Now we are here in 2022, we have a devoted 24-hour wildlife ambulance service, premises that saw over 4500 animals in 2021 needing help and we are the only rescue that has a dedicated Deer rescue team for both south Oxfordshire and Berkshire. We have outlined some of our mainstream services, which we provide to the public Free of Charge.
24 Hour Wildlife
From Hedgehogs stuck down drains, Cygnets having lost their mum that needs reuniting, through to adult Fallow deer stuck in stock fencing. Owr has attended many, many wildlife rescue call-outs over the years.
The rescue team is fully equipped and highly trained for any call out for a wild animal that needs our help.

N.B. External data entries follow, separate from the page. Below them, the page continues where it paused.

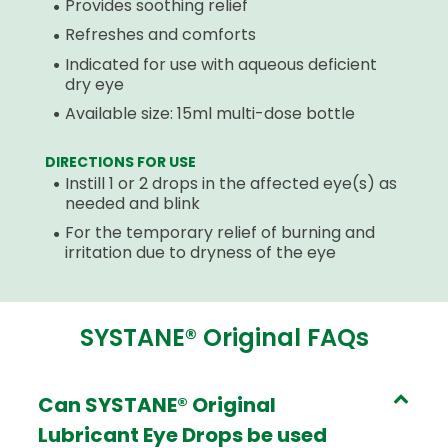
Provides soothing relief
Refreshes and comforts
Indicated for use with aqueous deficient
dry eye
Available size: 15ml multi-dose bottle
DIRECTIONS FOR USE
Instill 1 or 2 drops in the affected eye(s) as
needed and blink
For the temporary relief of burning and
irritation due to dryness of the eye
SYSTANE® Original FAQs
Can SYSTANE® Original
Lubricant Eye Drops be used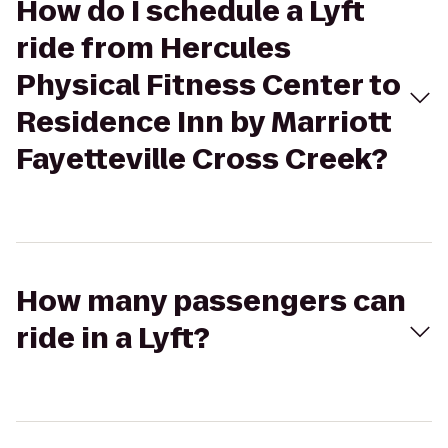
How do I schedule a Lyft
ride from Hercules
Physical Fitness Center to
Residence Inn by Marriott
Fayetteville Cross Creek?
How many passengers can
ride in a Lyft?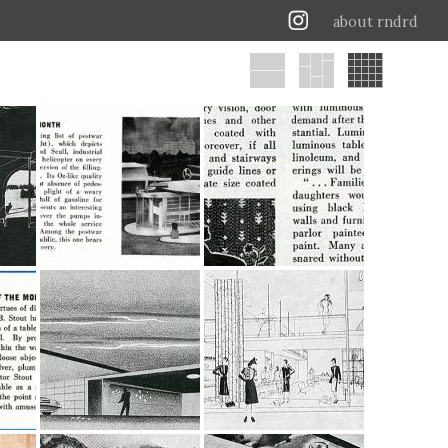
about rndrd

Baby birds require both the knowledge and facilities in order to hand rear them properly. At our hospital, we have an entire room dedicated to our 'bird nursery' as we have, for a number of years now, helped well over 500 orphaned birds annually.
We take in all species of orphaned birds from Ducklings, Sparrows, Raptors, and Owls.
Trauma / First Aid
We work with over 30 individual veterinary practices. Each one provides a valuable service to us and some have specialist vets and facilities to help us in the most complex scenarios.
We do not believe in permanent captivity for wild animals. To them it's imprisonment.
So we make every effort to ensure our patients can return back to the wild. Our motto is Every-Patient-Matters and we will go through every other option before considering euthanization.